The creator of Flipper, Ivan Tors teamed up with the director of I Was a Teenage Frankenstein, Herbert L. Strock for this sporadically amusing 3-D Sci-Fi horror thriller.  Scientists working to cryogenically freeze monkeys for a top-secret space project become victims of their own work when the machine malfunctions and freezes them to death.  Richard Egan (from Love Me Tender) is sent to the underground facility to investigate the accident.  More scientists die in freak accidents and it’s up to Egan to figure out if it’s the work of saboteurs, or if the facility’s resident super-intelligent robots, Gog and Magog have obtained a murderous mind of their own.

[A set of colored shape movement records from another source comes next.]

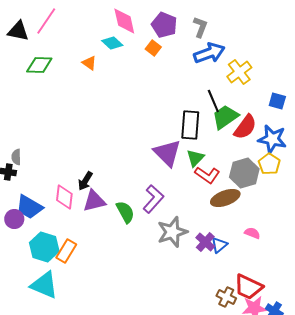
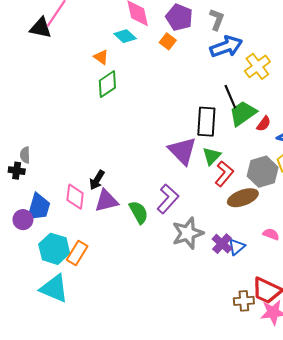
black triangle: (18, 31) -> (41, 28), moved
green diamond: (39, 65) -> (107, 84), moved, turned -36
red semicircle: (245, 127) -> (264, 124), size x0.6
red L-shape: (207, 175) -> (224, 174), turned -85
blue trapezoid: (29, 207) -> (39, 207), turned -104
brown cross: (226, 297) -> (244, 301), turned -30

Gog is slow to start.  Egan kind of makes for a dull lead, and the fact that most of the dialogue is filled with a lot of scientific gobbledygook doesn’t help either.  The mawkish romance scenes between Egan and Constance Dowling is stuffy too.  At least Herbert (The Fly) Marshall lends the flick some gravitas as the head of the project.
 

Once the robots get loose, the movie picks up in a hurry and becomes a lot of fun.  There’s also a great sequence that plays like a precursor to Moonraker’s G-Force simulator scene.  What makes the scene a blast is that the “high-tech” machine looks like a piece of kid’s playground equipment.  I will say the robots themselves don’t have much personality to them.  (They look like silver parking cones with a lot of flailing arms.)  Fortunately, the carnage they create in the last reel is memorable.

The 3-D is utilized well enough.  There’s plenty of separation between the actors and the background, so you always know you’re watching a real 3-D movie, and not haphazardly thrown together rush job.  That said, not a lot comes out at the screen.  The first shot is of a needle going into the audience’s eyeballs, which is always a good sign.  However, the use of in-your-face effects are only intermittent as the film goes on.  Luckily, the 3-D gags featured in the climax are simply awesome.  It almost makes sitting through an hour and change of science jargon worth it.  

Here’s a complete rundown of the 3-D effects:  

·         3-D Hypodermic Needle

·         3-D Flames 

·         3-D Tuning Forks

·         3-D Gog

·         3-D Magog

·         3-D Antenna

·         3-D Gun

·         3-D Flamethrower (multiple)

·         3-D Magog (again)

AKA:  Gog:  Space Station:  U.S.A.  AKA:  Gog, the Killer.